Prescriptions for leucovorin spiked 71% in Q4 2025 after federal messaging promoted the drug; the FDA then narrowed its position, limiting use to FOLR1-related cerebral folate transport deficiency (an extremely rare condition with <50 identified cases). The oral drug has been in shortage since November, prompting the FDA to allow imports from Canada and raising the risk of price pressure and supply constraints for oncology patients. Private clinics and proponents are monetizing demand (initial visit fees reported up to $1,896) and a physician-founded company disclosed a $100,000 raise, indicating a fragmented paid market with regulatory, safety and reputational risks.

Analysis

This is primarily a supply/demand shock routed through the prescription channel rather than a durable change in clinical practice. Expect a short-to-medium term uplift in procurement and margin capture for national wholesalers and specialty distributors as they arbitrate constrained supply — reaction time for inventory rebuild is weeks-to-months, while contracting and import licensing can take 1–3 quarters. That creates a transient profit opportunity but also concentrates reputational and regulatory risk on players who scale supply rapidly. Clinically and regulatory, the story creates two distinct pools of demand: patients who will accept an evidence-gating process (testing, specialist confirmation) and patients willing to pay out-of-network for access. Payers and large systems are incentivized to harden prior-authorization and diagnostic-gating rules within 3–12 months; diagnostics companies that can credibly claim validated genetic/metabolic testing for relevant folate-pathway phenotypes are positioned to capture that gating spend.

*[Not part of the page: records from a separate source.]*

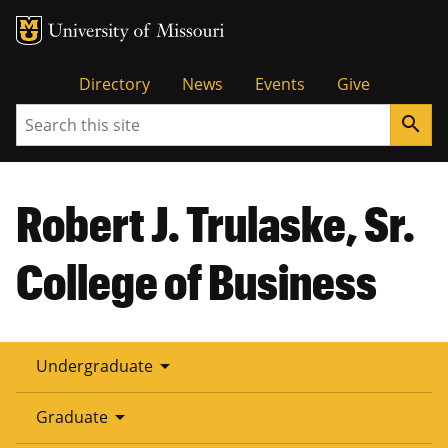
Tactical
Directory
News
Events
Give
Search
search
Menu
Robert J. Trulaske, Sr.
College of Business
arrow_drop_down
Undergraduate
arrow_drop_down
Graduate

Conversely, high-fee private prescribers and compounding pharmacies can monetize unmet demand but are exposed to fast-moving enforcement, shortage-driven price volatility, and professional backlash. Market catalysts to watch are (1) formal payer policy changes and coding guidance (weeks–months), (2) new randomized trial data or major journal re-analyses (months–years), and (3) public supply/shortage notices or import permits (days–weeks). Each catalyst has asymmetric outcomes: favorable diagnostic guidelines create sustainable revenue streams for testing providers; continued regulatory skepticism or concrete safety/shortage issues would reverse demand sharply and compress any temporary distributor premium.